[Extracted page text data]
☆ ☆ ☆ ☆ ☆

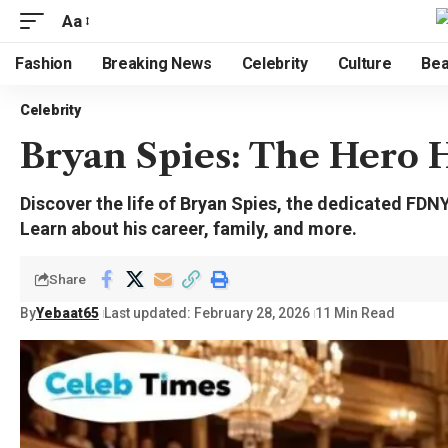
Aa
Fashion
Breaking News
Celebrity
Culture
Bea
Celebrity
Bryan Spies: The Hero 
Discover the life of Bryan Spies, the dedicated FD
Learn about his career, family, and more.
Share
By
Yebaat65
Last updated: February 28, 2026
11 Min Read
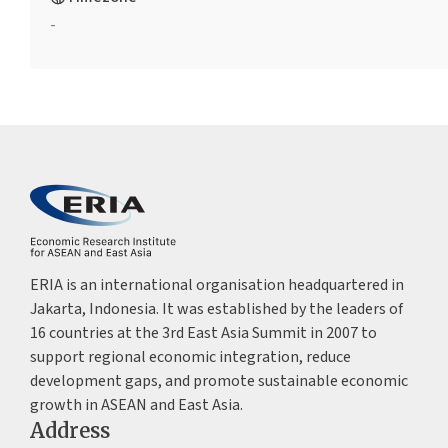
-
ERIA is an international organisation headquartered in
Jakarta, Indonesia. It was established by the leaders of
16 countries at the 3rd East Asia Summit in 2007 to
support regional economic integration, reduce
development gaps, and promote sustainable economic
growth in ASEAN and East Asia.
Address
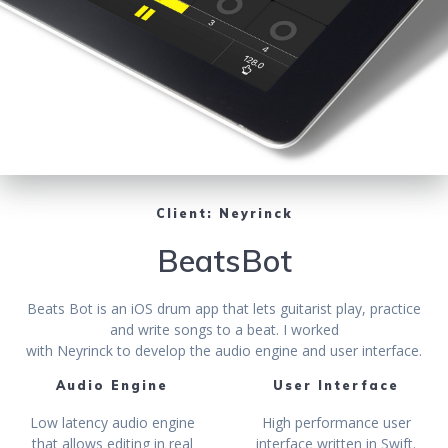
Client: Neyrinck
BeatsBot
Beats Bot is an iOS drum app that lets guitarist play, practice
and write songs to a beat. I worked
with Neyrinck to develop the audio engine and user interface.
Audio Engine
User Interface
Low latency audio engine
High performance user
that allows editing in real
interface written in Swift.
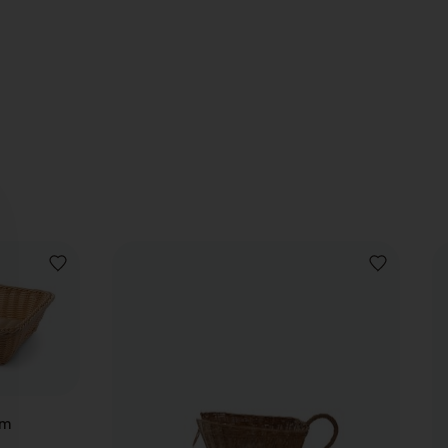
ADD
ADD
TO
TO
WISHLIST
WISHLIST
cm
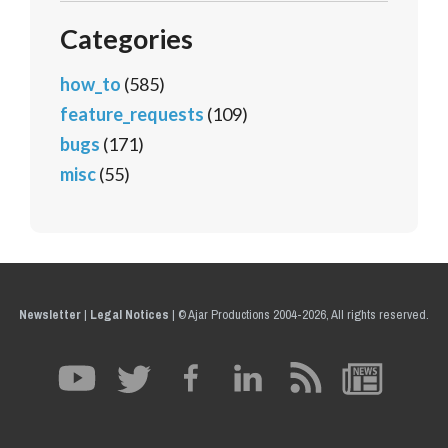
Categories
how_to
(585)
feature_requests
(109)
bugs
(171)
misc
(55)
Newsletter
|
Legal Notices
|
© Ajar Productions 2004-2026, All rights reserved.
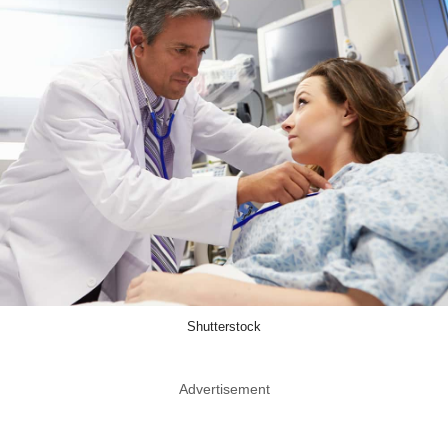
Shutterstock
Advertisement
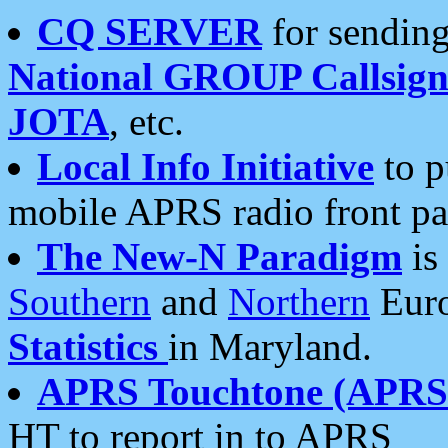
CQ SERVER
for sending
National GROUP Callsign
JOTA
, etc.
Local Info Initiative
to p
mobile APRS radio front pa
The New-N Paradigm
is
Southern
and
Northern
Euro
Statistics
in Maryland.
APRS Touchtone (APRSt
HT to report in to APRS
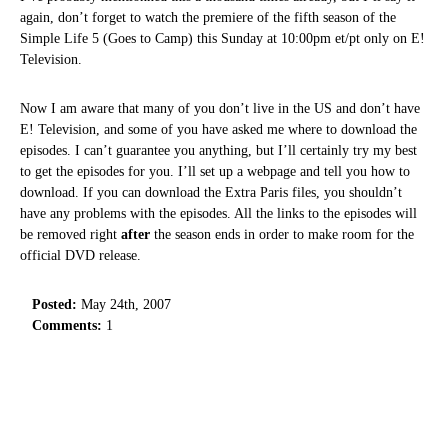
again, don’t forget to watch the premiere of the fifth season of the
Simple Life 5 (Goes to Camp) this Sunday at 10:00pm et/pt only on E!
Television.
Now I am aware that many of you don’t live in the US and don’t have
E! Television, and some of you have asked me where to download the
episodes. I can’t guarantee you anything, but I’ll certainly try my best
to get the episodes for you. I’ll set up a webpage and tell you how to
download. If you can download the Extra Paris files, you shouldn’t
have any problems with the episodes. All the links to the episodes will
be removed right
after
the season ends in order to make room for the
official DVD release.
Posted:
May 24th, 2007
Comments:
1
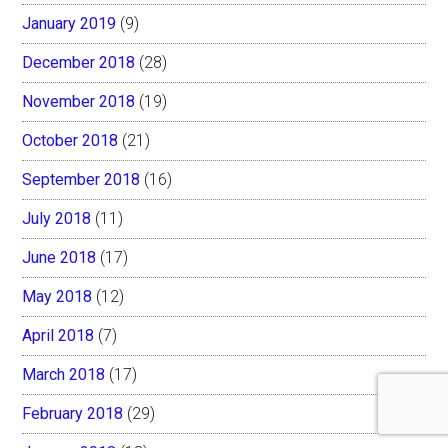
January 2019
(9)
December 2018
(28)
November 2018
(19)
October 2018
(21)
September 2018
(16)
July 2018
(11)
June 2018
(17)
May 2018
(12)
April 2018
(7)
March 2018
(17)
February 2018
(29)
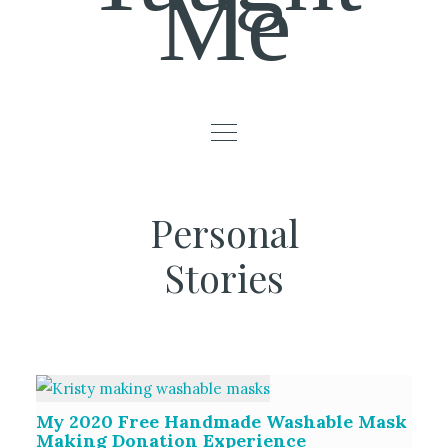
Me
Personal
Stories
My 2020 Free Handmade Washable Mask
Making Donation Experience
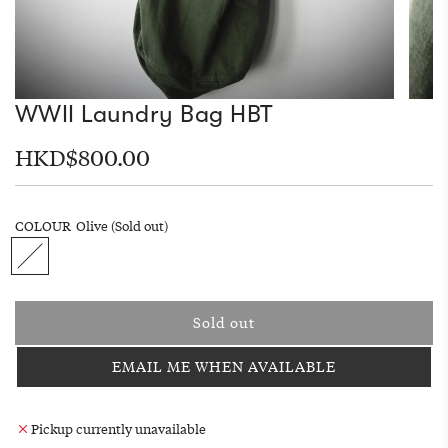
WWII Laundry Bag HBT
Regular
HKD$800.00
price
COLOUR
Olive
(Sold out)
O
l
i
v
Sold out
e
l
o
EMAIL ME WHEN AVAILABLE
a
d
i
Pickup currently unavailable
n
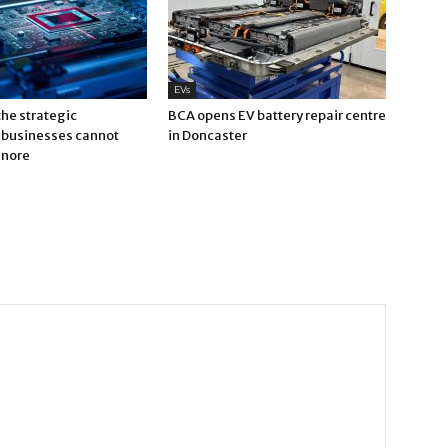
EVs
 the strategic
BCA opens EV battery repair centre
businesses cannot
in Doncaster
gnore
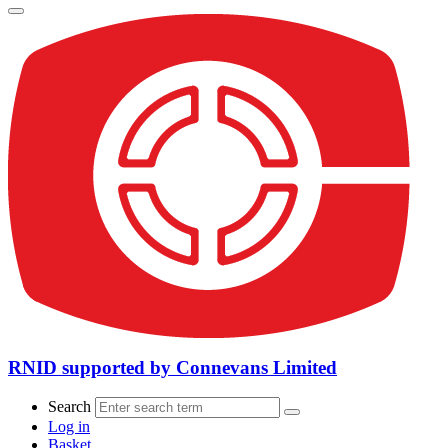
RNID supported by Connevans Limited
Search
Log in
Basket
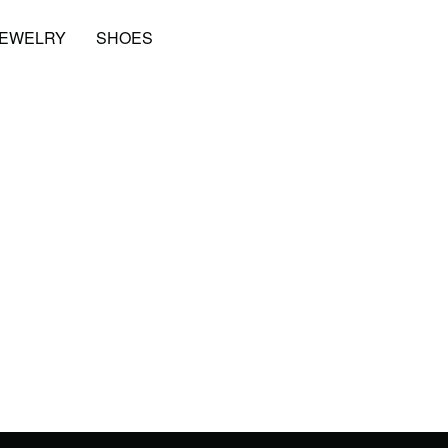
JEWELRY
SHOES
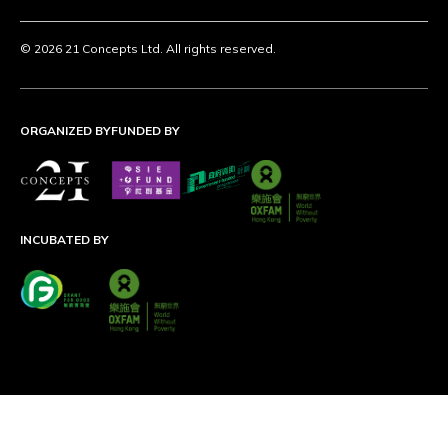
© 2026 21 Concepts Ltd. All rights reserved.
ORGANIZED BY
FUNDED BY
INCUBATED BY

☆ ☆ ☆ ☆ ☆

Which lines of the data contain "economic"? Copy them all.

**Response:**
support regional economic integration, reduce
development gaps, and promote sustainable economic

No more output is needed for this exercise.